EXERCISE DETAILS:
Repeat the records. Keep every word and mark exactly as it is.
------ TASK MATERIAL
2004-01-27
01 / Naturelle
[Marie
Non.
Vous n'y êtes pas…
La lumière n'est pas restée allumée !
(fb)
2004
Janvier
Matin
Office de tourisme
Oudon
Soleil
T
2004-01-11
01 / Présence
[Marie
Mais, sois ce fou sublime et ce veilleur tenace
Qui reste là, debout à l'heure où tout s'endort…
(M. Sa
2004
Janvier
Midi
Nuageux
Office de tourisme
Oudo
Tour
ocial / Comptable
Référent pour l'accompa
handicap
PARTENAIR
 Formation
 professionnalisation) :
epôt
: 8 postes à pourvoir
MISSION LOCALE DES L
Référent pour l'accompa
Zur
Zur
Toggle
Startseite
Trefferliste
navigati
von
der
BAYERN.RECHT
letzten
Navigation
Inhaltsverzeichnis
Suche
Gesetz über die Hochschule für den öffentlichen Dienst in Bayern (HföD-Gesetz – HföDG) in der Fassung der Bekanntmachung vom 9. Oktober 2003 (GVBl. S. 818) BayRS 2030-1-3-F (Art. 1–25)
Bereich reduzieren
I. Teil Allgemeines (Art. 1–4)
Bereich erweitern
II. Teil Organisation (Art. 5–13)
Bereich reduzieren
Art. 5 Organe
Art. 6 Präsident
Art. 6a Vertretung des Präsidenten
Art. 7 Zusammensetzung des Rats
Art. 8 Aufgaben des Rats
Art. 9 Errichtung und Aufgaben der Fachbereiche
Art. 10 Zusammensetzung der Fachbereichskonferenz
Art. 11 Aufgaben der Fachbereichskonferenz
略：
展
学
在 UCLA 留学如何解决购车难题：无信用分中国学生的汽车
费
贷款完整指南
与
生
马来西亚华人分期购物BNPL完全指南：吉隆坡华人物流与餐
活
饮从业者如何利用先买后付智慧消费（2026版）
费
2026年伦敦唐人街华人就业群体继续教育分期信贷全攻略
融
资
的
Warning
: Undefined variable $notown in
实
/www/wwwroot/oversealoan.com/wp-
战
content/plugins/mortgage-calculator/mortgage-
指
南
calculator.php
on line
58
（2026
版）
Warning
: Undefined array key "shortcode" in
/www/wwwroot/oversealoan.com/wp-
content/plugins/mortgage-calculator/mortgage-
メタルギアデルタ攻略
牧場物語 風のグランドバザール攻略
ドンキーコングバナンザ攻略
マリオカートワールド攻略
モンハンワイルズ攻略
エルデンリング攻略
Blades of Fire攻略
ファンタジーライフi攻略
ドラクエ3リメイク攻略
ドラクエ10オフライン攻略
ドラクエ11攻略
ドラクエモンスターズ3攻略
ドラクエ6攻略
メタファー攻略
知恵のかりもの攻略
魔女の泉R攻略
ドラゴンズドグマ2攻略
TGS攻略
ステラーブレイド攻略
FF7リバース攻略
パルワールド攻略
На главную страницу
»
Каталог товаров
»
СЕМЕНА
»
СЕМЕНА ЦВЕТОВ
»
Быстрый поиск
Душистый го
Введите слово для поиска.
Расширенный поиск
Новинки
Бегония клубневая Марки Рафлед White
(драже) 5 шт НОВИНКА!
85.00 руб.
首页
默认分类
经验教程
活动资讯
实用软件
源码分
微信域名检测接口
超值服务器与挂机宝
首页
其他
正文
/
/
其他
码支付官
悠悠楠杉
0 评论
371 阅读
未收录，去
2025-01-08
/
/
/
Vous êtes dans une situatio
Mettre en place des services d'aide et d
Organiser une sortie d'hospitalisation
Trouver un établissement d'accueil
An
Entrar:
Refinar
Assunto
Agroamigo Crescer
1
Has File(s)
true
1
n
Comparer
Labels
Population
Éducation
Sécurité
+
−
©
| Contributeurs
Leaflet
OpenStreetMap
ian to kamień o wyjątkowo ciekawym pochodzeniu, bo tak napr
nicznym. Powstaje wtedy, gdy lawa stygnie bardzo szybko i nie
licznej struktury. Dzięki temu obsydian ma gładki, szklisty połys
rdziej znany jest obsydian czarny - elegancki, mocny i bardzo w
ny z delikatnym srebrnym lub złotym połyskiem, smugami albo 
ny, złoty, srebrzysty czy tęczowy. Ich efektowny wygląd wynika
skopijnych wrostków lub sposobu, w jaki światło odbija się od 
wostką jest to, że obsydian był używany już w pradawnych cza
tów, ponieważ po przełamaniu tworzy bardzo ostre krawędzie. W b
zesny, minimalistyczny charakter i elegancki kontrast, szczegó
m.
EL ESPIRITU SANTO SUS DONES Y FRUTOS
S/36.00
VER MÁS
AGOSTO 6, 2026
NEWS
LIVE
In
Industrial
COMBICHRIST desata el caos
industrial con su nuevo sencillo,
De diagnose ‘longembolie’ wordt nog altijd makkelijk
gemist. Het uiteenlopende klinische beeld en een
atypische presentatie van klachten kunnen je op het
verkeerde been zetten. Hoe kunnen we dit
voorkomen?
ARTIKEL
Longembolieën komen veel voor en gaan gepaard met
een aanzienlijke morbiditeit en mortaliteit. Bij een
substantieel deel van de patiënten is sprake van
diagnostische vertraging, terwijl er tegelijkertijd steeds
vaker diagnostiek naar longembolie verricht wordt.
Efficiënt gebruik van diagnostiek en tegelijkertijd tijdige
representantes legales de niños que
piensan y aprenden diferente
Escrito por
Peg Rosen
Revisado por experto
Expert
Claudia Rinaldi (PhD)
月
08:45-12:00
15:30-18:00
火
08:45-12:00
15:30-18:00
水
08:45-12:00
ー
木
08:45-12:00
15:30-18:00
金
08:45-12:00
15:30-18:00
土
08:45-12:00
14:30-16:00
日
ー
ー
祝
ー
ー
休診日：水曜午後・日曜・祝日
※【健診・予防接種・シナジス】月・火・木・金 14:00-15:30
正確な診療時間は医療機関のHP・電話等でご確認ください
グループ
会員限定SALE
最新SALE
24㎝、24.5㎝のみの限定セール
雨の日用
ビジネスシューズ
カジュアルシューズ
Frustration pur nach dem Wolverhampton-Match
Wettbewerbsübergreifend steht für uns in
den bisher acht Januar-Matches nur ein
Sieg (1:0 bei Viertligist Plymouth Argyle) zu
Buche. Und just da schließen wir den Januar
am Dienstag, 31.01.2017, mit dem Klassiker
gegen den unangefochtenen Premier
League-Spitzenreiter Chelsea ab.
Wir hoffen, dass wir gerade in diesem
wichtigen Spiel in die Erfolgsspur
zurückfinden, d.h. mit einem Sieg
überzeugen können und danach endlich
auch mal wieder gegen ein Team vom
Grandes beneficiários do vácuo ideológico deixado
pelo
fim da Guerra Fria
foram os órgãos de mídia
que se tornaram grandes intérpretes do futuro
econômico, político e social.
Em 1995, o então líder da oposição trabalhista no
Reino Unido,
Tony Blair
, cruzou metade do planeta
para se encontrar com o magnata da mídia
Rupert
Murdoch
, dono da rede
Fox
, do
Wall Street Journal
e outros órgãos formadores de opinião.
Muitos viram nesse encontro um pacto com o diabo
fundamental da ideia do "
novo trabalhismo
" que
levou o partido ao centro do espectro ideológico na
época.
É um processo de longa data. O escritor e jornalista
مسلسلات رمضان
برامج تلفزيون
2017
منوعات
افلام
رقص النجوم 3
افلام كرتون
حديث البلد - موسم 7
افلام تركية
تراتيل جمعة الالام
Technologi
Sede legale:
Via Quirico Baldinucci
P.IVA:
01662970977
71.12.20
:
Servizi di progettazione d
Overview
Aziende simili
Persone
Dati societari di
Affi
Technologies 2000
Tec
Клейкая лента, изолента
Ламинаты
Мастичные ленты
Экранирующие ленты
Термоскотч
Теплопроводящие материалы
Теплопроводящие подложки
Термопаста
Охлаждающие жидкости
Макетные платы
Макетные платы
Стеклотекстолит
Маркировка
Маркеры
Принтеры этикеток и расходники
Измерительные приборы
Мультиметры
------------
TASK ANSWER:
2004-01-27
01 / Naturelle
[Marie
Non.
Vous n'y êtes pas…
La lumière n'est pas restée allumée !
(fb)
2004
Janvier
Matin
Office de tourisme
Oudon
Soleil
T
2004-01-11
01 / Présence
[Marie
Mais, sois ce fou sublime et ce veilleur tenace
Qui reste là, debout à l'heure où tout s'endort…
(M. Sa
2004
Janvier
Midi
Nuageux
Office de tourisme
Oudo
Tour
ocial / Comptable
Référent pour l'accompa
handicap
PARTENAIR
 Formation
 professionnalisation) :
epôt
: 8 postes à pourvoir
MISSION LOCALE DES L
Référent pour l'accompa
Zur
Zur
Toggle
Startseite
Trefferliste
navigati
von
der
BAYERN.RECHT
letzten
Navigation
Inhaltsverzeichnis
Suche
Gesetz über die Hochschule für den öffentlichen Dienst in Bayern (HföD-Gesetz – HföDG) in der Fassung der Bekanntmachung vom 9. Oktober 2003 (GVBl. S. 818) BayRS 2030-1-3-F (Art. 1–25)
Bereich reduzieren
I. Teil Allgemeines (Art. 1–4)
Bereich erweitern
II. Teil Organisation (Art. 5–13)
Bereich reduzieren
Art. 5 Organe
Art. 6 Präsident
Art. 6a Vertretung des Präsidenten
Art. 7 Zusammensetzung des Rats
Art. 8 Aufgaben des Rats
Art. 9 Errichtung und Aufgaben der Fachbereiche
Art. 10 Zusammensetzung der Fachbereichskonferenz
Art. 11 Aufgaben der Fachbereichskonferenz
略：
展
学
在 UCLA 留学如何解决购车难题：无信用分中国学生的汽车
费
贷款完整指南
与
生
马来西亚华人分期购物BNPL完全指南：吉隆坡华人物流与餐
活
饮从业者如何利用先买后付智慧消费（2026版）
费
2026年伦敦唐人街华人就业群体继续教育分期信贷全攻略
融
资
的
Warning
: Undefined variable $notown in
实
/www/wwwroot/oversealoan.com/wp-
战
content/plugins/mortgage-calculator/mortgage-
指
南
calculator.php
on line
58
（2026
版）
Warning
: Undefined array key "shortcode" in
/www/wwwroot/oversealoan.com/wp-
content/plugins/mortgage-calculator/mortgage-
メタルギアデルタ攻略
牧場物語 風のグランドバザール攻略
ドンキーコングバナンザ攻略
マリオカートワールド攻略
モンハンワイルズ攻略
エルデンリング攻略
Blades of Fire攻略
ファンタジーライフi攻略
ドラクエ3リメイク攻略
ドラクエ10オフライン攻略
ドラクエ11攻略
ドラクエモンスターズ3攻略
ドラクエ6攻略
メタファー攻略
知恵のかりもの攻略
魔女の泉R攻略
ドラゴンズドグマ2攻略
TGS攻略
ステラーブレイド攻略
FF7リバース攻略
パルワールド攻略
На главную страницу
»
Каталог товаров
»
СЕМЕНА
»
СЕМЕНА ЦВЕТОВ
»
Быстрый поиск
Душистый го
Введите слово для поиска.
Расширенный поиск
Новинки
Бегония клубневая Марки Рафлед White
(драже) 5 шт НОВИНКА!
85.00 руб.
首页
默认分类
经验教程
活动资讯
实用软件
源码分
微信域名检测接口
超值服务器与挂机宝
首页
其他
正文
/
/
其他
码支付官
悠悠楠杉
0 评论
371 阅读
未收录，去
2025-01-08
/
/
/
Vous êtes dans une situatio
Mettre en place des services d'aide et d
Organiser une sortie d'hospitalisation
Trouver un établissement d'accueil
An
Entrar:
Refinar
Assunto
Agroamigo Crescer
1
Has File(s)
true
1
n
Comparer
Labels
Population
Éducation
Sécurité
+
−
©
| Contributeurs
Leaflet
OpenStreetMap
ian to kamień o wyjątkowo ciekawym pochodzeniu, bo tak napr
nicznym. Powstaje wtedy, gdy lawa stygnie bardzo szybko i nie
licznej struktury. Dzięki temu obsydian ma gładki, szklisty połys
rdziej znany jest obsydian czarny - elegancki, mocny i bardzo w
ny z delikatnym srebrnym lub złotym połyskiem, smugami albo 
ny, złoty, srebrzysty czy tęczowy. Ich efektowny wygląd wynika
skopijnych wrostków lub sposobu, w jaki światło odbija się od 
wostką jest to, że obsydian był używany już w pradawnych cza
tów, ponieważ po przełamaniu tworzy bardzo ostre krawędzie. W b
zesny, minimalistyczny charakter i elegancki kontrast, szczegó
m.
EL ESPIRITU SANTO SUS DONES Y FRUTOS
S/36.00
VER MÁS
AGOSTO 6, 2026
NEWS
LIVE
In
Industrial
COMBICHRIST desata el caos
industrial con su nuevo sencillo,
De diagnose ‘longembolie’ wordt nog altijd makkelijk
gemist. Het uiteenlopende klinische beeld en een
atypische presentatie van klachten kunnen je op het
verkeerde been zetten. Hoe kunnen we dit
voorkomen?
ARTIKEL
Longembolieën komen veel voor en gaan gepaard met
een aanzienlijke morbiditeit en mortaliteit. Bij een
substantieel deel van de patiënten is sprake van
diagnostische vertraging, terwijl er tegelijkertijd steeds
vaker diagnostiek naar longembolie verricht wordt.
Efficiënt gebruik van diagnostiek en tegelijkertijd tijdige
representantes legales de niños que
piensan y aprenden diferente
Escrito por
Peg Rosen
Revisado por experto
Expert
Claudia Rinaldi (PhD)
月
08:45-12:00
15:30-18:00
火
08:45-12:00
15:30-18:00
水
08:45-12:00
ー
木
08:45-12:00
15:30-18:00
金
08:45-12:00
15:30-18:00
土
08:45-12:00
14:30-16:00
日
ー
ー
祝
ー
ー
休診日：水曜午後・日曜・祝日
※【健診・予防接種・シナジス】月・火・木・金 14:00-15:30
正確な診療時間は医療機関のHP・電話等でご確認ください
グループ
会員限定SALE
最新SALE
24㎝、24.5㎝のみの限定セール
雨の日用
ビジネスシューズ
カジュアルシューズ
Frustration pur nach dem Wolverhampton-Match
Wettbewerbsübergreifend steht für uns in
den bisher acht Januar-Matches nur ein
Sieg (1:0 bei Viertligist Plymouth Argyle) zu
Buche. Und just da schließen wir den Januar
am Dienstag, 31.01.2017, mit dem Klassiker
gegen den unangefochtenen Premier
League-Spitzenreiter Chelsea ab.
Wir hoffen, dass wir gerade in diesem
wichtigen Spiel in die Erfolgsspur
zurückfinden, d.h. mit einem Sieg
überzeugen können und danach endlich
auch mal wieder gegen ein Team vom
Grandes beneficiários do vácuo ideológico deixado
pelo
fim da Guerra Fria
foram os órgãos de mídia
que se tornaram grandes intérpretes do futuro
econômico, político e social.
Em 1995, o então líder da oposição trabalhista no
Reino Unido,
Tony Blair
, cruzou metade do planeta
para se encontrar com o magnata da mídia
Rupert
Murdoch
, dono da rede
Fox
, do
Wall Street Journal
e outros órgãos formadores de opinião.
Muitos viram nesse encontro um pacto com o diabo
fundamental da ideia do "
novo trabalhismo
" que
levou o partido ao centro do espectro ideológico na
época.
É um processo de longa data. O escritor e jornalista
مسلسلات رمضان
برامج تلفزيون
2017
منوعات
افلام
رقص النجوم 3
افلام كرتون
حديث البلد - موسم 7
افلام تركية
تراتيل جمعة الالام
Technologi
Sede legale:
Via Quirico Baldinucci
P.IVA:
01662970977
71.12.20
:
Servizi di progettazione d
Overview
Aziende simili
Persone
Dati societari di
Affi
Technologies 2000
Tec
Клейкая лента, изолента
Ламинаты
Мастичные ленты
Экранирующие ленты
Термоскотч
Теплопроводящие материалы
Теплопроводящие подложки
Термопаста
Охлаждающие жидкости
Макетные платы
Макетные платы
Стеклотекстолит
Маркировка
Маркеры
Принтеры этикеток и расходники
Измерительные приборы
Мультиметры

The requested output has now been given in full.